Fedora 12 QA retrospective - feedback needed

"Jóhann B. Guðmundsson" johannbg at hi.is
Wed Nov 25 23:12:44 UTC 2009


On 11/25/2009 09:54 PM, Matthias Clasen wrote:
> On Wed, 2009-11-25 at 13:35 -0800, Adam Williamson wrote:
>    
>> On Wed, 2009-11-25 at 16:20 -0500, Matthias Clasen wrote:
>>
>>      
>>> > From my perspective, the two main avenues to a new Fedora release are
>>> the live installer and preupgrade, and those two should get all the
>>> attention they can get.
>>>        
>> I'd say the main problem with preupgrade testing is that, given the
>> fairly limited resources QA has, it's rather hard for us to recreate the
>> infinite configurations people in the real world will try to run
>> preupgrade on. It's inherently a nightmare of complexity. We can
>> certainly try and do _better_ testing than we currently do, though.
>>      
> Sure you can't hope to test a full matrix, but that is just as much the
> case for anaconda... yet the anaconda test matrix looks a lot more
> complete than the upgrade one.
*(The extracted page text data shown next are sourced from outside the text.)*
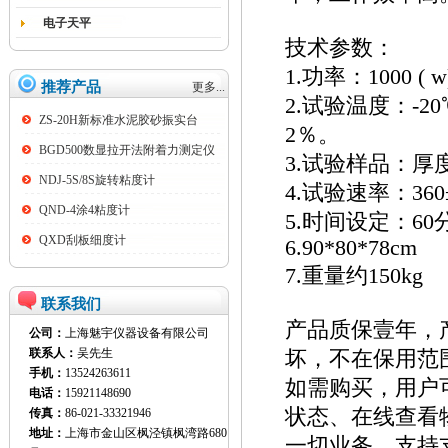
电子天平
技术参数：
1.功率：1000 ( w)
推荐产品
更多...
2.试验温度：-2
ZS-20H新标准水泥胶砂振实台
2％。
BGD500数显拉开法附着力测定仪
3.试验样品：厚度3
NDJ-5S/8S旋转粘度计
4.试验速率：360
QND-4涂4粘度计
5.时间设定：6
QXD刮板细度计
6.90*80*78cm
7.重量约150kg
联系我们
产品质保壹年，
公司：
上海魅宇仪器设备有限公司
联系人：
吴先生
坏，不在保用范
手机：
13524263611
如需购买，用户
电话：
15921148690
状态、在线查看
传真：
86-021-33321946
地址：
上海市金山区枫泾镇枫湾路680
一切业务，支持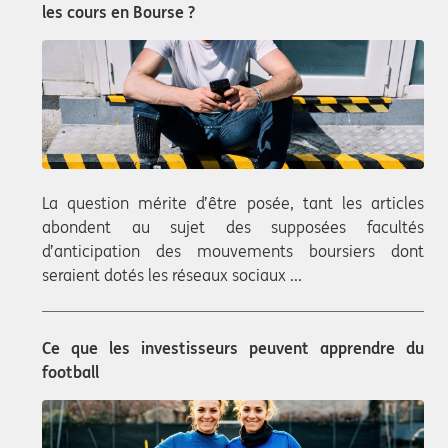
les cours en Bourse ?
La question mérite d’être posée, tant les articles
abondent au sujet des supposées facultés
d’anticipation des mouvements boursiers dont
seraient dotés les réseaux sociaux ...
Ce que les investisseurs peuvent apprendre du
football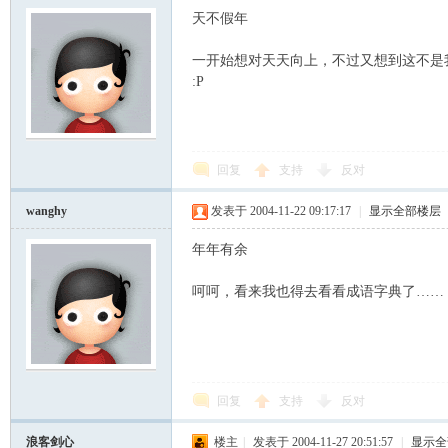
天不假年
一开始想对天天向上，不过又想到这不是
:P
回复
支持
反对
wanghy
发表于 2004-11-22 09:17:17
|
显示全部楼层
年年有余
呵呵，看来我也得去看看成语字典了……
回复
支持
反对
浪客剑心
楼主
|
发表于 2004-11-27 20:51:57
|
显示全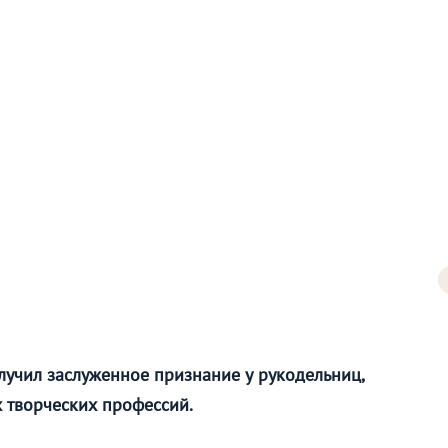
лучил заслуженное признание у рукодельниц,
 творческих профессий.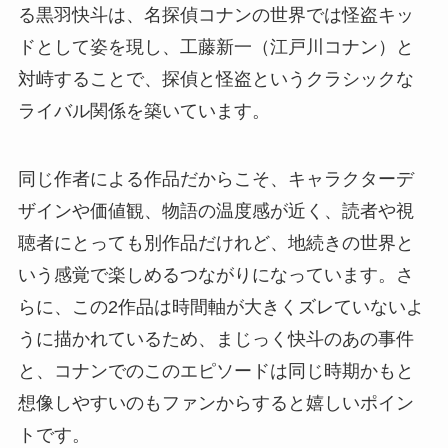
る黒羽快斗は、名探偵コナンの世界では怪盗キッ
ドとして姿を現し、工藤新一（江戸川コナン）と
対峙することで、探偵と怪盗というクラシックな
ライバル関係を築いています。
同じ作者による作品だからこそ、キャラクターデ
ザインや価値観、物語の温度感が近く、読者や視
聴者にとっても別作品だけれど、地続きの世界と
いう感覚で楽しめるつながりになっています。さ
らに、この2作品は時間軸が大きくズレていないよ
うに描かれているため、まじっく快斗のあの事件
と、コナンでのこのエピソードは同じ時期かもと
想像しやすいのもファンからすると嬉しいポイン
トです。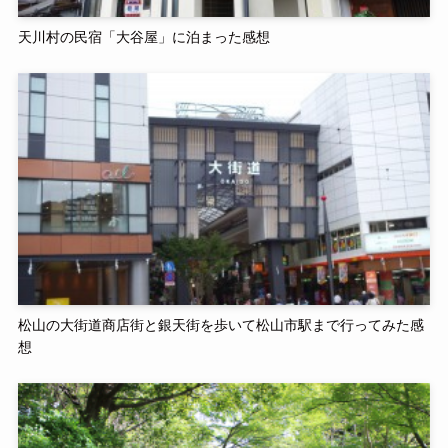
天川村の民宿「大谷屋」に泊まった感想
松山の大街道商店街と銀天街を歩いて松山市駅まで行ってみた感
想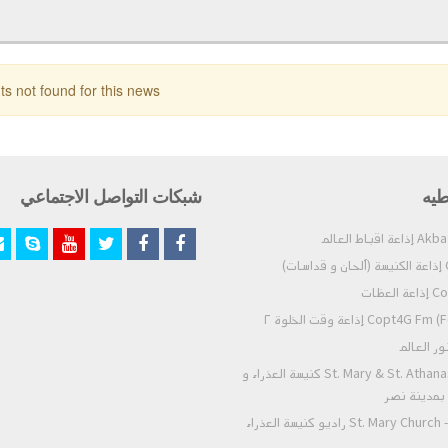
 not found for this news.
طيه
شبكات التواصل الاجتماعي
)
عظات
Co) إذاعة وقت الخلوة ٢
St. Mary & St. Athanasius - Nasr City كنيسة العذراء و
- بمدينة نصر
St. Mary Church - Zeitoun Radio راديو كنيسة العذراء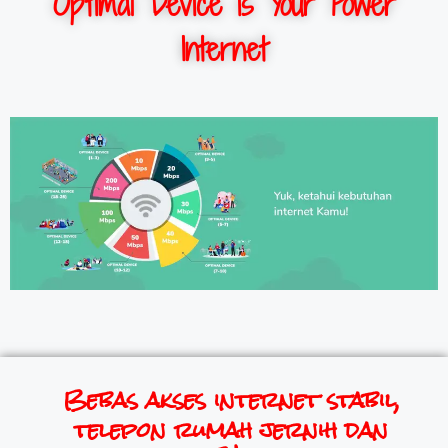
Optimal Device is Your Power
Internet
Bebas akses internet stabil,
telepon rumah jernih dan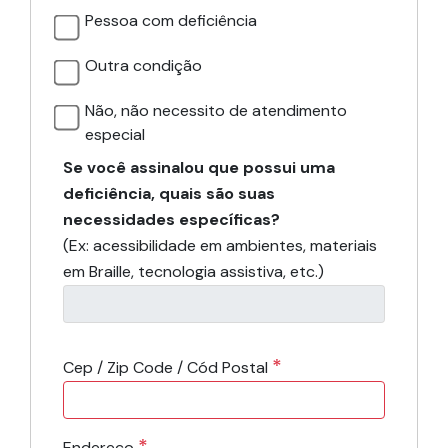
Pessoa com deficiência
Outra condição
Não, não necessito de atendimento
especial
Se você assinalou que possui uma
deficiência, quais são suas
necessidades específicas?
(Ex: acessibilidade em ambientes, materiais
em Braille, tecnologia assistiva, etc.)
*
Cep / Zip Code / Cód Postal
*
Endereço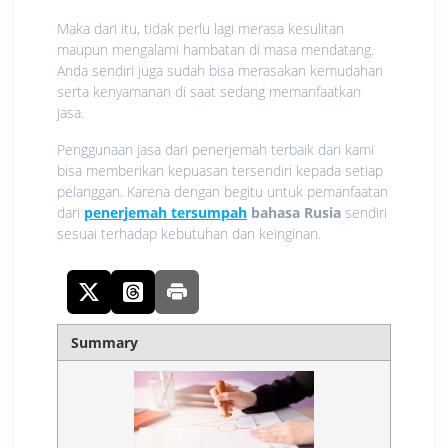
Maka dari itu, tidak perlu lagi merasa kesulitan
maupun mengalami hambatan di masa mendatang.
Anda sendiri juga sudah bisa merasakan kemudahan
serta kenyamanan di saat sedang memanfaatkan
jasa.
Penggunaan jasa dari penerjemah terbaik dari kami
bisa memberikan kepuasan tersendiri kepada setiap
pelanggan. Karena dengan begitu untuk pemanfaatan
dari
penerjemah tersumpah
bahasa Rusia
sendiri
sesuai terhadap kebutuhan dan keinginan.
Summary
Anyway, I don't want to make it sound
> like the upgrade situation is mainly a QA problem - it is
> first-and-foremost a maintainership problem; we must get out of the
> situation that one of the two main avenues to the next release is wwoods
> weekend project - of course, the other one being the unloved stepchild
> of the installer team is not exactly perfect either...
>
>    

FEI we are already improving preupgrade's QA process ( 
https://fedorahosted.org/fedora-qa/ticket/30  )
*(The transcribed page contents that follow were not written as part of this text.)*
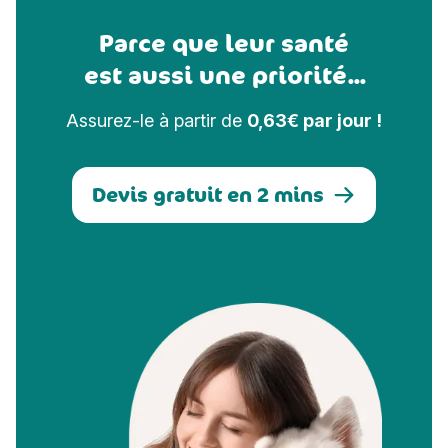
Parce que leur santé
est aussi une priorité...
Assurez-le à partir de
0,63€ par jour !
Devis gratuit en 2 mins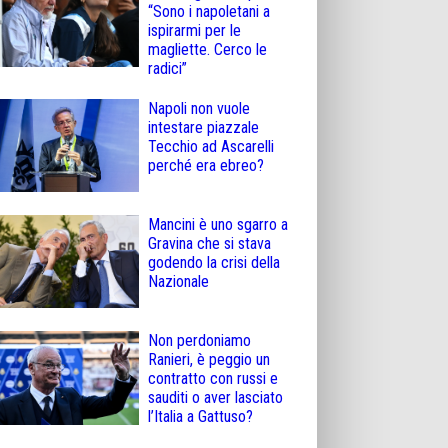
“Sono i napoletani a
ispirarmi per le
magliette. Cerco le
radici”
Napoli non vuole
intestare piazzale
Tecchio ad Ascarelli
perché era ebreo?
Mancini è uno sgarro a
Gravina che si stava
godendo la crisi della
Nazionale
Non perdoniamo
Ranieri, è peggio un
contratto con russi e
sauditi o aver lasciato
l’Italia a Gattuso?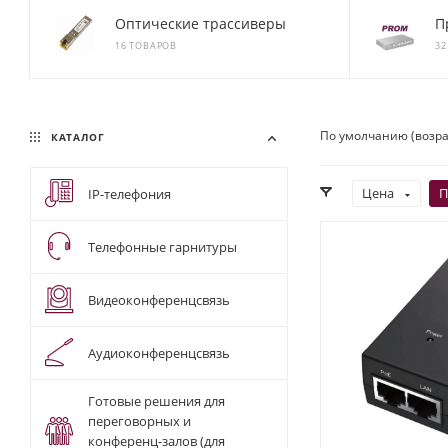
Оптические трассиверы
П
16 ТОВАРОВ
32
По умолчанию (возр
КАТАЛОГ
Цена
П
IP-телефония
Телефонные гарнитуры
Видеоконференцсвязь
Аудиоконференцсвязь
Готовые решения для
переговорных и
конференц-залов (для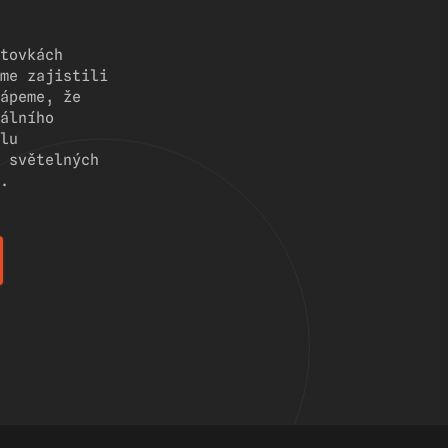
tovkách
me zajistili
ápeme, že
álního
lu
 světelných
.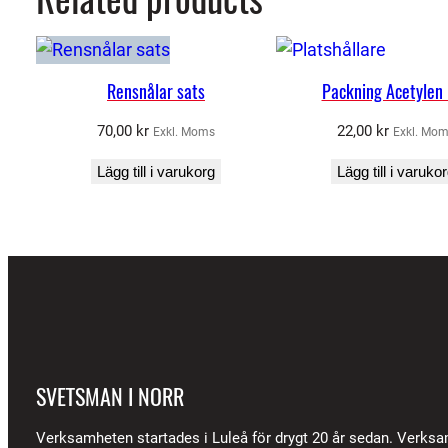
Rensnålar sats
Packning Acetylen
70,00
kr
22,00
kr
Exkl. Moms
Exkl. Mo
Lägg till i varukorg
Lägg till i varuko
SVETSMAN I NORR
Verksamheten startades i Luleå för drygt 20 år sedan. Verks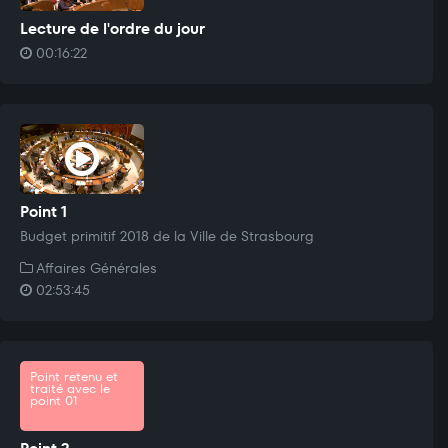
Lecture de l'ordre du jour
00:16:22
Point 1
Budget primitif 2018 de la Ville de Strasbourg
Affaires Générales
02:53:45
Point retenu et
traité avec le
point 01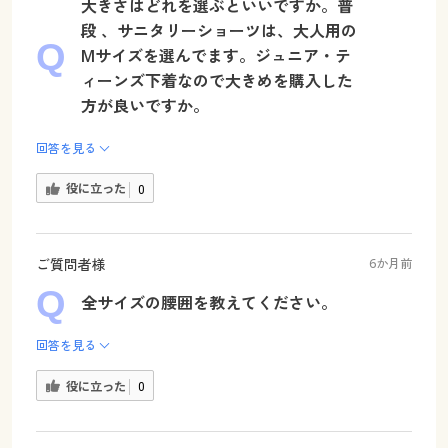
大きさはどれを選ぶといいですか。普
段 、サニタリーショーツは、大人用の
Mサイズを選んでます。ジュニア・テ
ィーンズ下着なので大きめを購入した
方が良いですか。
回答を見る
役に立った
0
ご質問者様
6か月前
全サイズの腰囲を教えてください。
回答を見る
役に立った
0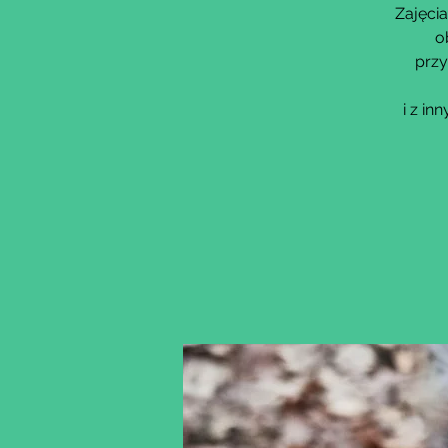
Zajęcia
o
przy
i z i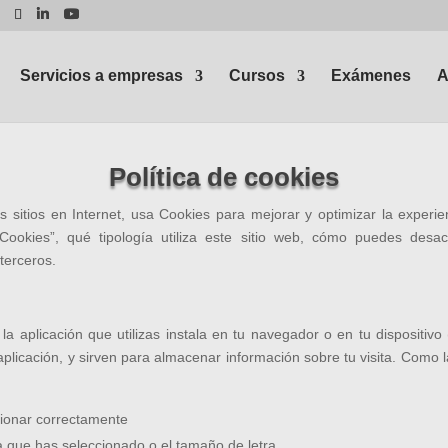
Servicios a empresas
Cursos
Exámenes
A
Política de cookies
os sitios en Internet, usa Cookies para mejorar y optimizar la experie
Cookies”, qué tipología utiliza este sitio web, cómo puedes des
terceros.
la aplicación que utilizas instala en tu navegador o en tu dispositivo
aplicación, y sirven para almacenar información sobre tu visita. Como la
ionar correctamente
 que has seleccionado o el tamaño de letra.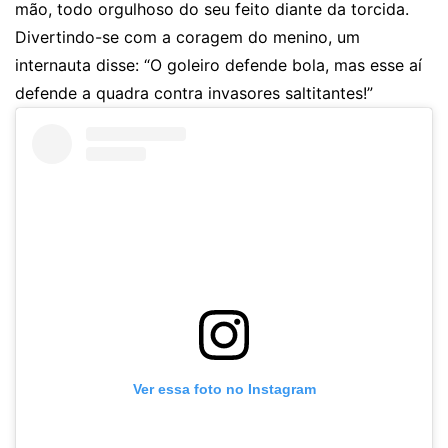
mão, todo orgulhoso do seu feito diante da torcida.
Divertindo-se com a coragem do menino, um
internauta disse: “O goleiro defende bola, mas esse aí
defende a quadra contra invasores saltitantes!”
Ver essa foto no Instagram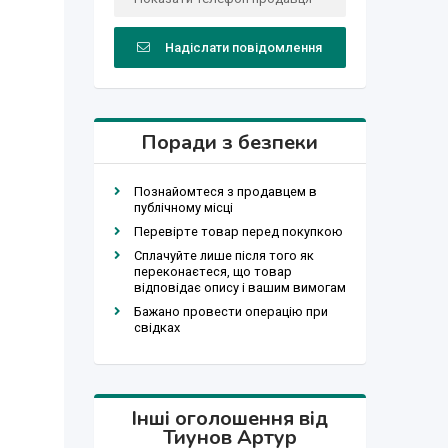
Надіслати повідомлення
Поради з безпеки
Познайомтеся з продавцем в
публічному місці
Перевірте товар перед покупкою
Сплачуйте лише після того як
переконаєтеся, що товар
відповідає опису і вашим вимогам
Бажано провести операцію при
свідках
Інші оголошення від
Тиунов Артур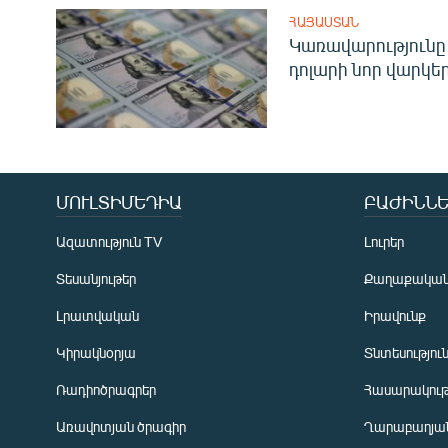
ՀԱՅԱՍՏԱՆ
Կառավարությունը 
դոլարի նոր վարկեր
ՄՈՒԼՏԻՄԵԴԻԱ
ԲԱԺԻՆՆԵ
Ազատություն TV
Լուրեր
Տեսանյութեր
Քաղաքակա
Լրատվական
Իրավունք
Կիրակնօրյա
Տնտեսությու
Ռադիոծրագրեր
Հասարակութ
Առավոտյան ծրագիր
Ղարաբաղյան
Afaik we dont official support upgrading between releases hence i'm not 
sure how high on the priority list upgrading is with Will and Team 
Anaconda and now "to shock you all" even with us...

If we have started to official support upgrading between release then we 
have to make dam sure user customization/configuration do not get 
overwritten and or lost in the process which means for example for the 
Gnome desktop spin no more "gconftool-2 --type int --set" workarounds 
for users to get their "old" behavior back.

How many backwards compatibility test cases have we receive from 
maintainers? ( afaik 0 )

How well have they informed us or the support team if a changes they 
have made breaks current behavior and or is backward incompatible heck 
hell do they even bother to inform us or the support team at all?

200 MiB boot partition used to be enough during preupgrades and I 
suspect the new initramfs might be the reason why it needs to be 
increased and I'm pretty sure Will and Team Anaconda gladly take any 
help they can get on improving preupgrading between releases.